The Future of Vision-Language Models: PaliGemma 2 and Beyond
PaliGemma 2 represents a significant step forward in making vision-language models more accessible and versatile for real-world applications. Through its various model sizes and resolutions, it offers developers and researchers the flexibility to balance performance with computational requirements. The model’s ability to handle tasks ranging from simple image captioning to complex molecular structure recognition demonstrates its potential as a foundational model for various industries.
What makes PaliGemma 2 particularly noteworthy is its design philosophy focusing on ease of use and adaptability. This accessibility, paired with its strong performance across diverse tasks, positions it as a valuable tool for both research and practical applications.
Looking ahead, PaliGemma 2’s architecture and training approach could influence the development of future vision-language models. Its success in combining a powerful vision encoder with varying sizes of language models suggests a promising direction for scaling and optimizing multimodal AI systems. As the field continues to evolve, PaliGemma 2’s emphasis on transfer learning and fine-tuning capabilities will likely remain crucial for advancing the practical applications of vision-language models across industries.
FAQs
Q1: What resources do I need to run PaliGemma 2?
To run PaliGemma 2, you need a GPU with sufficient VRAM (the amount depends on the model size). For the 3B parameter model, a standard GPU with 8GB VRAM is sufficient.
Q2: How do I choose between different PaliGemma 2 model sizes?

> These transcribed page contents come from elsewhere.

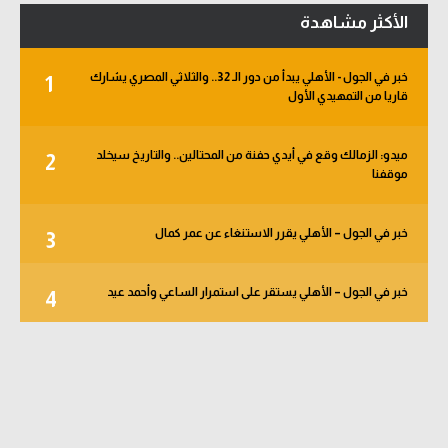
الأكثر مشاهدة
خبر في الجول - الأهلي يبدأ من دور الـ 32.. والثلاثي المصري يشارك
1
قاريا من التمهيدي الأول
ميدو: الزمالك وقع في أيدي حفنة من المحتالين.. والتاريخ سيخلد
2
موقفنا
خبر في الجول – الأهلي يقرر الاستنغاء عن عمر كمال
3
خبر في الجول – الأهلي يستقر على استمرار الساعي وأحمد عيد
4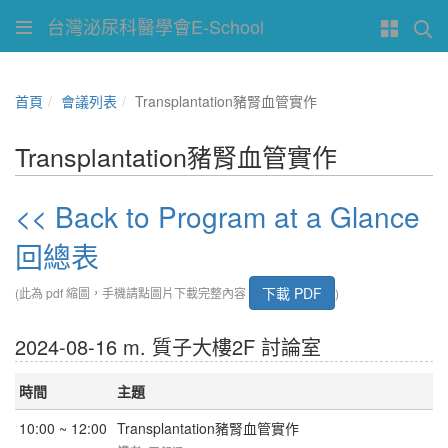
台灣泌尿科醫學會E-School
首頁
會議列表
Transplantation豬腎血管實作
Transplantation豬腎血管實作
<< Back to Program at a Glance
回總表
下載 PDF
(此為 pdf 縮圖，手機請點圖片下載完整內容
)
2024-08-16 m. 質子大樓2F 討論室
時間
主題
10:00 ~ 12:00
Transplantation豬腎血管實作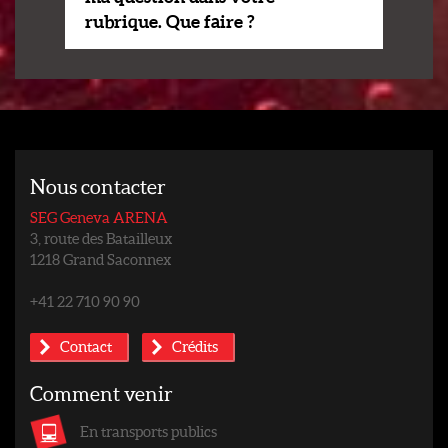
rubrique. Que faire ?
Nous contacter
SEG Geneva ARENA
3, route des Batailleux
1218 Grand Saconnex
+41 22 710 90 90
Contact
Crédits
Comment venir
En transports publics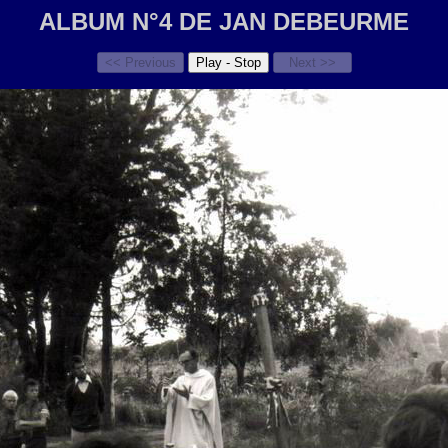
ALBUM N°4 DE JAN DEBEURME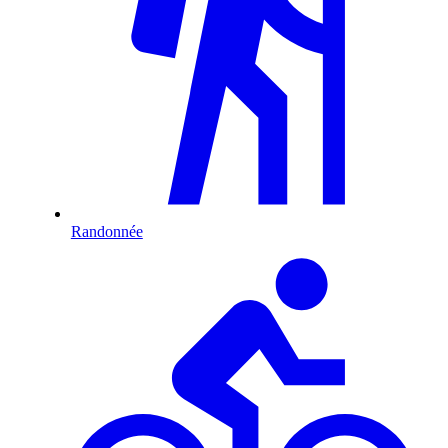
Randonnée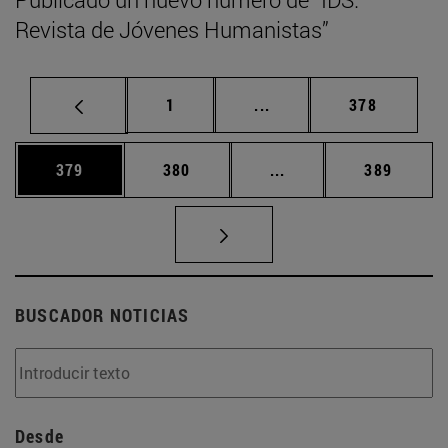
Revista de Jóvenes Humanistas”
Página
Páginas intermedias Us
Página
1
...
378
Página
Página
Páginas intermedias 
Página
379
380
...
389
BUSCADOR NOTICIAS
Desde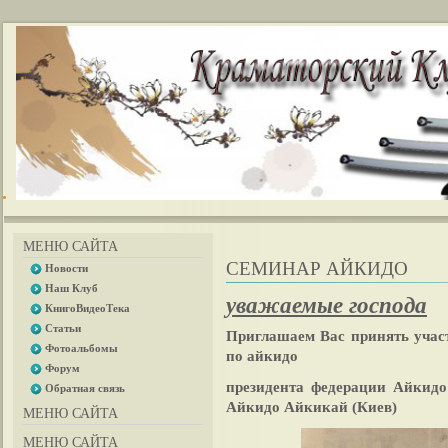
МЕНЮ САЙТА
СЕМИНАР АЙКИДО
Новости
Наш Клуб
уважаемые господа
КнигоВидеоТека
Статьи
Приглашаем Вас принять учас
Фотоальбомы
по айкидо
Форум
президента федерации Айкид
Обратная связь
Айкидо Айкикай (Киев)
МЕНЮ САЙТА
МЕНЮ САЙТА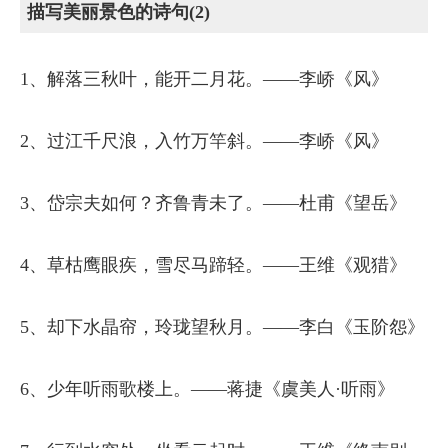
描写美丽景色的诗句(2)
1、解落三秋叶，能开二月花。——李峤《风》
2、过江千尺浪，入竹万竿斜。——李峤《风》
3、岱宗夫如何？齐鲁青未了。——杜甫《望岳》
4、草枯鹰眼疾，雪尽马蹄轻。——王维《观猎》
5、却下水晶帘，玲珑望秋月。——李白《玉阶怨》
6、少年听雨歌楼上。——蒋捷《虞美人·听雨》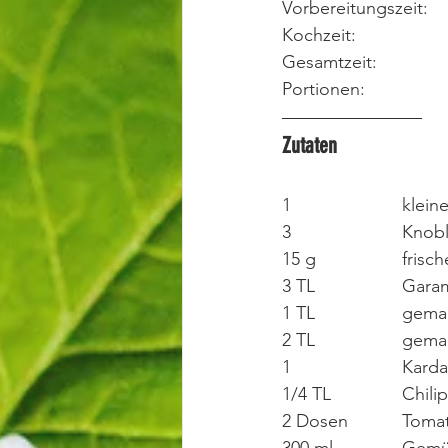
Zutaten
1 			k
3 			K
15 g 		f
3 TL 		
1 TL 	
2 TL 	
1 			K
1/4 TL 		C
2 Dosen 	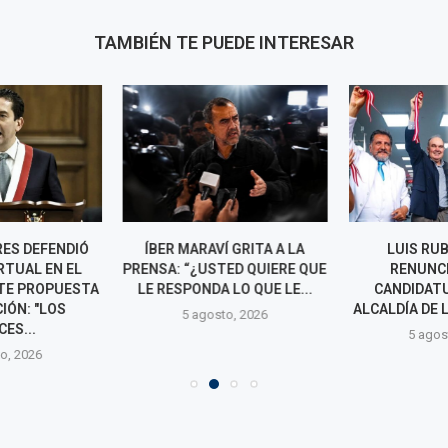
TAMBIÉN TE PUEDE INTERESAR
ES DEFENDIÓ
ÍBER MARAVÍ GRITA A LA
LUIS RUB
RTUAL EN EL
PRENSA: “¿USTED QUIERE QUE
RENUNCI
TE PROPUESTA
LE RESPONDA LO QUE LE...
CANDIDATU
IÓN: "LOS
ALCALDÍA DE L
5 agosto, 2026
ES...
5 agos
o, 2026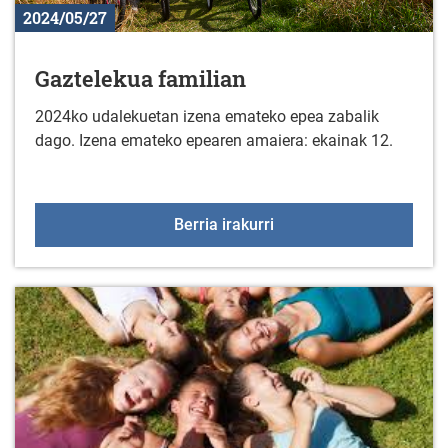
2024/05/27
Gaztelekua familian
2024ko udalekuetan izena emateko epea zabalik
dago. Izena emateko epearen amaiera: ekainak 12.
Gaztelekua familian
Berria irakurri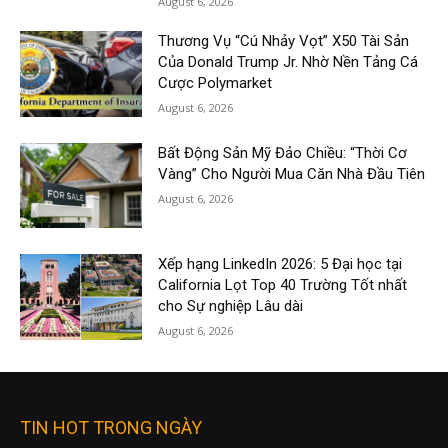
August 6, 2026
Thương Vụ “Cú Nhảy Vọt” X50 Tài Sản
Của Donald Trump Jr. Nhờ Nền Tảng Cá
Cược Polymarket
August 6, 2026
Bất Động Sản Mỹ Đảo Chiều: “Thời Cơ
Vàng” Cho Người Mua Căn Nhà Đầu Tiên
August 6, 2026
Xếp hạng LinkedIn 2026: 5 Đại học tại
California Lọt Top 40 Trường Tốt nhất
cho Sự nghiệp Lâu dài
August 6, 2026
TIN HOT TRONG NGÀY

The choice depends on your specific needs. Fewer parameters mean faster but less quality performance. More parameters mean slower more resource extensive, but higher quality results.
Q3: Can I fine-tune PaliGemma 2 for my specific use case?
Yes, PaliGemma 2 is designed to be fine-tuned. The process requires a dataset relevant to the use case. Google provides comprehensive documentation for fine-tuning with Keras.